**YOUR INSTRUCTIONS**
Leaving out the pictures, copy each record below exactly.

**GIVEN ENTRIES**
=-=-=-=-=

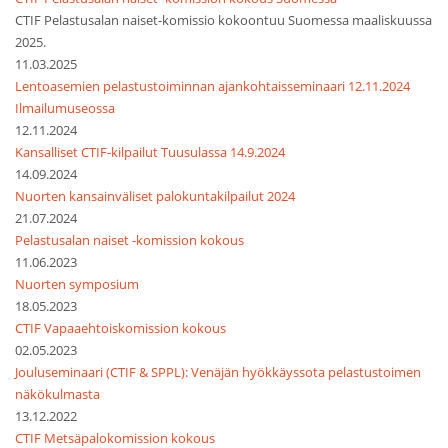
CTIF Pelastusalan naiset-komissio kokoontuu Suomessa maaliskuussa
2025.
11.03.2025
Lentoasemien pelastustoiminnan ajankohtaisseminaari 12.11.2024
Ilmailumuseossa
12.11.2024
Kansalliset CTIF-kilpailut Tuusulassa 14.9.2024
14.09.2024
Nuorten kansainväliset palokuntakilpailut 2024
21.07.2024
Pelastusalan naiset -komission kokous
11.06.2023
Nuorten symposium
18.05.2023
CTIF Vapaaehtoiskomission kokous
02.05.2023
Jouluseminaari (CTIF & SPPL): Venäjän hyökkäyssota pelastustoimen
näkökulmasta
13.12.2022
CTIF Metsäpalokomission kokous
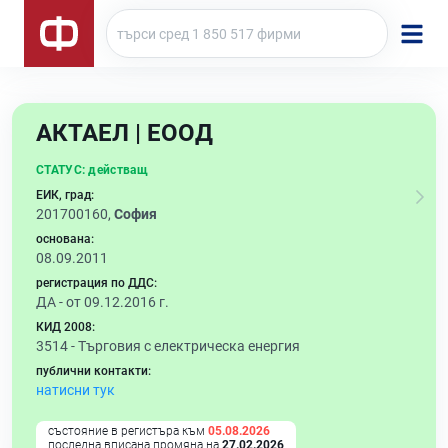
АКТАЕЛ | ЕООД
СТАТУС:
действащ
ЕИК, град:
201700160,
София
основана:
08.09.2011
регистрация по ДДС:
ДА - от 09.12.2016 г.
КИД 2008:
3514 -
Търговия с електрическа енергия
публични контакти:
натисни тук
състояние в регистъра към
05.08.2026
последна вписана промяна на
27.02.2026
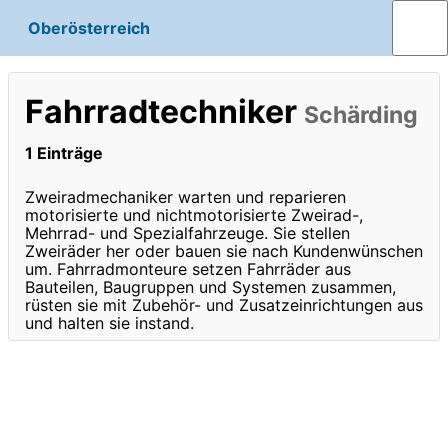
Oberösterreich
Fahrradtechniker
Schärding
1 Einträge
Zweiradmechaniker warten und reparieren
motorisierte und nichtmotorisierte Zweirad-,
Mehrrad- und Spezialfahrzeuge. Sie stellen
Zweiräder her oder bauen sie nach Kundenwünschen
um. Fahrradmonteure setzen Fahrräder aus
Bauteilen, Baugruppen und Systemen zusammen,
rüsten sie mit Zubehör- und Zusatzeinrichtungen aus
und halten sie instand.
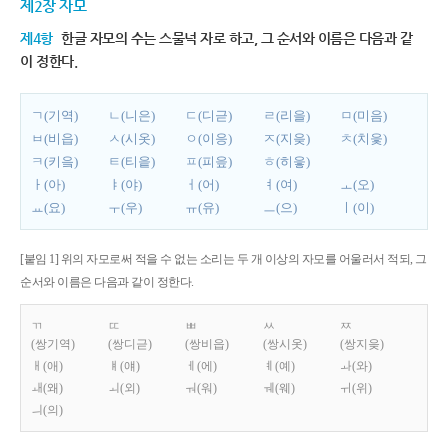
제2장 자모
제4항
한글 자모의 수는 스물넉 자로 하고, 그 순서와 이름은 다음과 같
이 정한다.
ㄱ(기역)
ㄴ(니은)
ㄷ(디귿)
ㄹ(리을)
ㅁ(미음)
ㅂ(비읍)
ㅅ(시옷)
ㅇ(이응)
ㅈ(지읒)
ㅊ(치읓)
ㅋ(키읔)
ㅌ(티읕)
ㅍ(피읖)
ㅎ(히읗)
ㅏ(아)
ㅑ(야)
ㅓ(어)
ㅕ(여)
ㅗ(오)
ㅛ(요)
ㅜ(우)
ㅠ(유)
ㅡ(으)
ㅣ(이)
[붙임 1] 위의 자모로써 적을 수 없는 소리는 두 개 이상의 자모를 어울러서 적되, 그
순서와 이름은 다음과 같이 정한다.
ㄲ
ㄸ
ㅃ
ㅆ
ㅉ
(쌍기역)
(쌍디귿)
(쌍비읍)
(쌍시옷)
(쌍지읒)
ㅐ(애)
ㅒ(얘)
ㅔ(에)
ㅖ(예)
ㅘ(와)
ㅙ(왜)
ㅚ(외)
ㅝ(워)
ㅞ(웨)
ㅟ(위)
ㅢ(의)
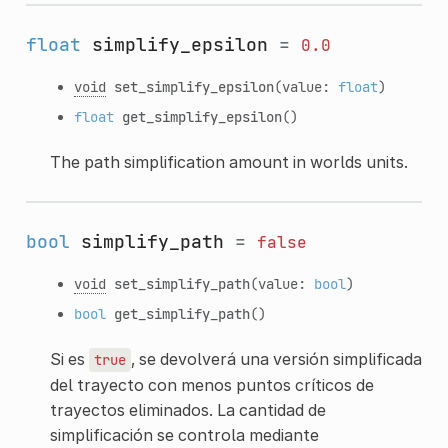
float
simplify_epsilon
=
0.0
void
set_simplify_epsilon
(value:
float
)
float
get_simplify_epsilon
()
The path simplification amount in worlds units.
bool
simplify_path
=
false
void
set_simplify_path
(value:
bool
)
bool
get_simplify_path
()
Si es
, se devolverá una versión simplificada
true
del trayecto con menos puntos críticos de
trayectos eliminados. La cantidad de
simplificación se controla mediante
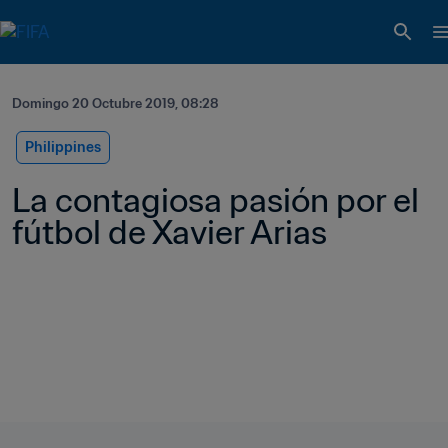
Domingo 20 Octubre 2019, 08:28
Philippines
La contagiosa pasión por el 
fútbol de Xavier Arias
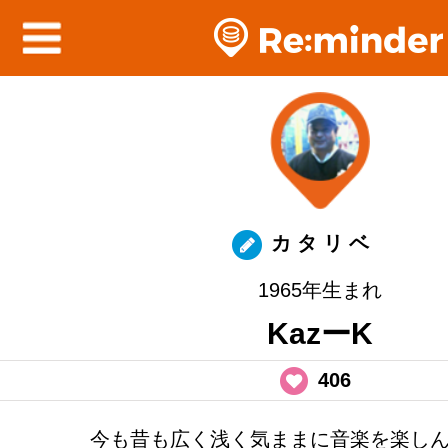
カ タ リ ベ
1965年生まれ
KazーK
406
今も昔も広く浅く気ままに音楽を楽し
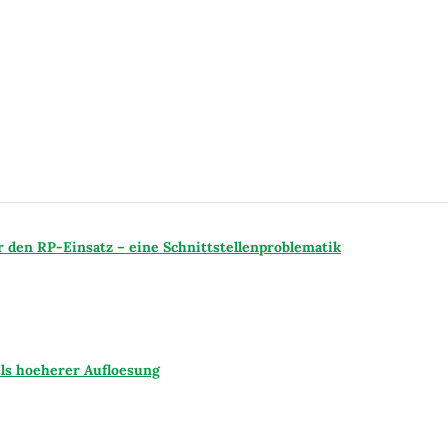
den RP-Einsatz – eine Schnittstellenproblematik
ls hoeherer Aufloesung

=-=-=-=-=

**ANSWER SPACE**
CTIF Pelastusalan naiset-komissio kokoontuu Suomessa maaliskuussa
2025.
11.03.2025
Lentoasemien pelastustoiminnan ajankohtaisseminaari 12.11.2024
Ilmailumuseossa
12.11.2024
Kansalliset CTIF-kilpailut Tuusulassa 14.9.2024
14.09.2024
Nuorten kansainväliset palokuntakilpailut 2024
21.07.2024
Pelastusalan naiset -komission kokous
11.06.2023
Nuorten symposium
18.05.2023
CTIF Vapaaehtoiskomission kokous
02.05.2023
Jouluseminaari (CTIF & SPPL): Venäjän hyökkäyssota pelastustoimen
näkökulmasta
13.12.2022
CTIF Metsäpalokomission kokous
АКТАЕЛ | ЕООД
СТАТУС:
действащ
ЕИК, град:
201700160,
София
основана:
08.09.2011
регистрация по ДДС:
ДА - от 09.12.2016 г.
КИД 2008:
3514 -
Търговия с електрическа енергия
публични контакти:
натисни тук
състояние в регистъра към
05.08.2026
последна вписана промяна на
27.02.2026
Oberösterreich
Fahrradtechniker
Schärding
1 Einträge
Zweiradmechaniker warten und reparieren
motorisierte und nichtmotorisierte Zweirad-,
Mehrrad- und Spezialfahrzeuge. Sie stellen
Zweiräder her oder bauen sie nach Kundenwünschen
um. Fahrradmonteure setzen Fahrräder aus
Bauteilen, Baugruppen und Systemen zusammen,
rüsten sie mit Zubehör- und Zusatzeinrichtungen aus
und halten sie instand.
제2장 자모
제4항
한글 자모의 수는 스물넉 자로 하고, 그 순서와 이름은 다음과 같
이 정한다.
ㄱ(기역)
ㄴ(니은)
ㄷ(디귿)
ㄹ(리을)
ㅁ(미음)
ㅂ(비읍)
ㅅ(시옷)
ㅇ(이응)
ㅈ(지읒)
ㅊ(치읓)
ㅋ(키읔)
ㅌ(티읕)
ㅍ(피읖)
ㅎ(히읗)
ㅏ(아)
ㅑ(야)
ㅓ(어)
ㅕ(여)
ㅗ(오)
ㅛ(요)
ㅜ(우)
ㅠ(유)
ㅡ(으)
ㅣ(이)
[붙임 1] 위의 자모로써 적을 수 없는 소리는 두 개 이상의 자모를 어울러서 적되, 그
순서와 이름은 다음과 같이 정한다.
ㄲ
ㄸ
ㅃ
ㅆ
ㅉ
(쌍기역)
(쌍디귿)
(쌍비읍)
(쌍시옷)
(쌍지읒)
ㅐ(애)
ㅒ(얘)
ㅔ(에)
ㅖ(예)
ㅘ(와)
ㅙ(왜)
ㅚ(외)
ㅝ(워)
ㅞ(웨)
ㅟ(위)
ㅢ(의)
float
simplify_epsilon
=
0.0
void
set_simplify_epsilon
(value:
float
)
float
get_simplify_epsilon
()
The path simplification amount in worlds units.
bool
simplify_path
=
false
void
set_simplify_path
(value:
bool
)
bool
get_simplify_path
()
Si es
, se devolverá una versión simplificada
true
del trayecto con menos puntos críticos de
trayectos eliminados. La cantidad de
simplificación se controla mediante
Domingo 20 Octubre 2019, 08:28
Philippines
La contagiosa pasión por el 
fútbol de Xavier Arias
カ タ リ ベ
1965年生まれ
KazーK
406
今も昔も広く浅く気ままに音楽を楽し
den RP-Einsatz – eine Schnittstellenproblematik
ls hoeherer Aufloesung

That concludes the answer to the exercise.